== TRY IT ==
Each line from the start of the entries through the line that contains "zasadzie odhaczenia dobrego uczynku na swoim" should be output exactly, please.

---- DATA SUPPLIED

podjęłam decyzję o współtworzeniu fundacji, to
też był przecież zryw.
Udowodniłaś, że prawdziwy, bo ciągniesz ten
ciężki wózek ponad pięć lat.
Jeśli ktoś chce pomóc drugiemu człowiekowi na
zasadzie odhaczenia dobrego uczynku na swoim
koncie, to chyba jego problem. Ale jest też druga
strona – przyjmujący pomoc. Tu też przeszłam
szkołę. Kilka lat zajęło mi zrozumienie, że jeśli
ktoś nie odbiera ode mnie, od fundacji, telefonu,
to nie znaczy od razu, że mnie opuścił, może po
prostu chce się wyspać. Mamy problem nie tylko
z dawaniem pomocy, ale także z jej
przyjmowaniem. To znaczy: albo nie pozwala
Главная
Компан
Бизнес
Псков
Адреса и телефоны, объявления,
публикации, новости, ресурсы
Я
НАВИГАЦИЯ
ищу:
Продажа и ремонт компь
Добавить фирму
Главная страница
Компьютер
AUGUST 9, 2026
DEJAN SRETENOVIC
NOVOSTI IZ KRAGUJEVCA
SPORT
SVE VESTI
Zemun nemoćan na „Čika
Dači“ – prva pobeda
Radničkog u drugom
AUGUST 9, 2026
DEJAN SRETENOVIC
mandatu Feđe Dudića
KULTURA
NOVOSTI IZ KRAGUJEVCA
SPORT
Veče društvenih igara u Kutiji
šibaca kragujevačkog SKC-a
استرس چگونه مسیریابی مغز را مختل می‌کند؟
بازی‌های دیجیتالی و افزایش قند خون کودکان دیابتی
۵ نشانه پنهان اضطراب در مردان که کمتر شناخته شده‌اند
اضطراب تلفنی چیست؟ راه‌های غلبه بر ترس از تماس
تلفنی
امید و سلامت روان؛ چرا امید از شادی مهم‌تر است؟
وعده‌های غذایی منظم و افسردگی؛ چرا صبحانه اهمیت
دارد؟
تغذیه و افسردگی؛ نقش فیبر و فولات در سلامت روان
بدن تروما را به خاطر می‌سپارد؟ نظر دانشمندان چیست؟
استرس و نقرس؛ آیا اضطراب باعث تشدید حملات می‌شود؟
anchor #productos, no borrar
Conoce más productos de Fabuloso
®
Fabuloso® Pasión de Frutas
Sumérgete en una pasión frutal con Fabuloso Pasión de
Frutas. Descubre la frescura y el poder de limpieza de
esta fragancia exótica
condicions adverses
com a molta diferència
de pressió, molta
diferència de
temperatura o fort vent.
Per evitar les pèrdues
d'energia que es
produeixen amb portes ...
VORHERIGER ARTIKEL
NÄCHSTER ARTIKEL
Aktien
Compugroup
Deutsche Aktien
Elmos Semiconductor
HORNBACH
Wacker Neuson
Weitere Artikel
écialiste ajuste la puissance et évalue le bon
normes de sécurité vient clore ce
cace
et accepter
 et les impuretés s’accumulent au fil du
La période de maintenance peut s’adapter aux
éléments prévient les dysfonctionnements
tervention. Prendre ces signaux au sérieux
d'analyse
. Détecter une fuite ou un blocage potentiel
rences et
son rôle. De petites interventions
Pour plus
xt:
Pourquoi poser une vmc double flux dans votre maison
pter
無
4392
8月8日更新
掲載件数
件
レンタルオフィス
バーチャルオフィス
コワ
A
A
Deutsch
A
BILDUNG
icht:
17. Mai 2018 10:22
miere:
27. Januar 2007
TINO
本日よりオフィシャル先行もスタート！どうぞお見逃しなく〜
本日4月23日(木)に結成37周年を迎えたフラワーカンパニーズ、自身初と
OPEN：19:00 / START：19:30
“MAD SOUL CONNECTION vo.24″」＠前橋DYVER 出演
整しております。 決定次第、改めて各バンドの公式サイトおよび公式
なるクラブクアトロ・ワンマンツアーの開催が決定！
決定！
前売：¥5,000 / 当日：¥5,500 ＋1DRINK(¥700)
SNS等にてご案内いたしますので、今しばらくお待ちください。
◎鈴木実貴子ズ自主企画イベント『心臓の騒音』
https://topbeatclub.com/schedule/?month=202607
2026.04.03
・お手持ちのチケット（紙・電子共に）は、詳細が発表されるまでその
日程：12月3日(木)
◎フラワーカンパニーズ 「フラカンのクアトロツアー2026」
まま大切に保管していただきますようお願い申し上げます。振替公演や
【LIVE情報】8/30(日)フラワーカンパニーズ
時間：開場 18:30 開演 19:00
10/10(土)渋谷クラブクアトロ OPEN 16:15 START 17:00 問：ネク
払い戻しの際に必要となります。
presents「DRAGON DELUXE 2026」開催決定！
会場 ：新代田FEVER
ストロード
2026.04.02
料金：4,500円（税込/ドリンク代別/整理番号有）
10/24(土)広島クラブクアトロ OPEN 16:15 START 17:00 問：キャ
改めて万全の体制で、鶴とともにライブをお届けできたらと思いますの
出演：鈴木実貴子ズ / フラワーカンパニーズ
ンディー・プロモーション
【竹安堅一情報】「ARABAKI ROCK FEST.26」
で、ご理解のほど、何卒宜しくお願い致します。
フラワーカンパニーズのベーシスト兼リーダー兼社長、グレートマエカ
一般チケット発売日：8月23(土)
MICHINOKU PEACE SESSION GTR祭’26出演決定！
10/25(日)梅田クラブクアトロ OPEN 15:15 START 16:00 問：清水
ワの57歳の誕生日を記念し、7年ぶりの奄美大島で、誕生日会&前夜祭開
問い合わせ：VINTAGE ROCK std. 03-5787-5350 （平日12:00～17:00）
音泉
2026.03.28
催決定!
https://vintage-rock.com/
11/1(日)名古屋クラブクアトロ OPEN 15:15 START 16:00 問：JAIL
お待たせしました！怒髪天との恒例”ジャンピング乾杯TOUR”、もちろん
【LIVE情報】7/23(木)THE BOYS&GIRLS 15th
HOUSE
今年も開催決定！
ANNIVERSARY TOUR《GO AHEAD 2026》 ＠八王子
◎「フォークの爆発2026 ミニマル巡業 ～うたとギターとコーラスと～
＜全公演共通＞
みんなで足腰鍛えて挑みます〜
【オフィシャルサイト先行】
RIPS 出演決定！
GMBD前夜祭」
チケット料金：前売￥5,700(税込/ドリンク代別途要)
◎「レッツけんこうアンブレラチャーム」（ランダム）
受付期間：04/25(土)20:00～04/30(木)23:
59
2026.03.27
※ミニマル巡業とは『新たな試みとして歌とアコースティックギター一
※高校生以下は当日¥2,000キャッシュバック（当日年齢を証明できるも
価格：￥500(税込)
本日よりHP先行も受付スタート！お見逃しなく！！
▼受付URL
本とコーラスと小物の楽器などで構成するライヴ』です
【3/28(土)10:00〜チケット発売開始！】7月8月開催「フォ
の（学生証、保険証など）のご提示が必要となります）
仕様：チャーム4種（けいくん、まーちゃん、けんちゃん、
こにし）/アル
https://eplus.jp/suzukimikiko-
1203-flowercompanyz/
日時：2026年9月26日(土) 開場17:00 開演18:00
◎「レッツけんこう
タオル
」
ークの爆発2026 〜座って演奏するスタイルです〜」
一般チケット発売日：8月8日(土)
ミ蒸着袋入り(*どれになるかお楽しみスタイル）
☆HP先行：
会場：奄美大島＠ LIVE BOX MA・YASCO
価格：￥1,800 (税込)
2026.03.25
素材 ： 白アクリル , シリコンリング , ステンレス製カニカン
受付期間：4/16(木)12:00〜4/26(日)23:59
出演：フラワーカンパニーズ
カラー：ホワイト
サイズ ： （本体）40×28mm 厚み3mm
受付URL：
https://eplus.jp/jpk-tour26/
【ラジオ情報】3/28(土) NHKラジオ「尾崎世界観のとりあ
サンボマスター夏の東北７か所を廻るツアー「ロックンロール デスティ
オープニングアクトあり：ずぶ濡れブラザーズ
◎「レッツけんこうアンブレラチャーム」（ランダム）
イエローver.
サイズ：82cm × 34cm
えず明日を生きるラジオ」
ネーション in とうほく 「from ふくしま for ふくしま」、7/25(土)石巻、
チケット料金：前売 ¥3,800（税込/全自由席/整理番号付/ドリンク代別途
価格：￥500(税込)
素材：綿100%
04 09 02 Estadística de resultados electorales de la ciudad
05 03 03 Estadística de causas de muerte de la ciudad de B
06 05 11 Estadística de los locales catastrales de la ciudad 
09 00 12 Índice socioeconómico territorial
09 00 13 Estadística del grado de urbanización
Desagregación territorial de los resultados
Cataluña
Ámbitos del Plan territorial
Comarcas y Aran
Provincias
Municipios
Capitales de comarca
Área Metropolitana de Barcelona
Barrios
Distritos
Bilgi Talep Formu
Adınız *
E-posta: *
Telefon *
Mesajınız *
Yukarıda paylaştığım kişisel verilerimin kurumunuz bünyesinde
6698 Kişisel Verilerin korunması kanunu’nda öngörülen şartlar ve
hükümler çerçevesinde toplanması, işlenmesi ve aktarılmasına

--------

== RESPONSE BOX ==
podjęłam decyzję o współtworzeniu fundacji, to
też był przecież zryw.
Udowodniłaś, że prawdziwy, bo ciągniesz ten
ciężki wózek ponad pięć lat.
Jeśli ktoś chce pomóc drugiemu człowiekowi na
zasadzie odhaczenia dobrego uczynku na swoim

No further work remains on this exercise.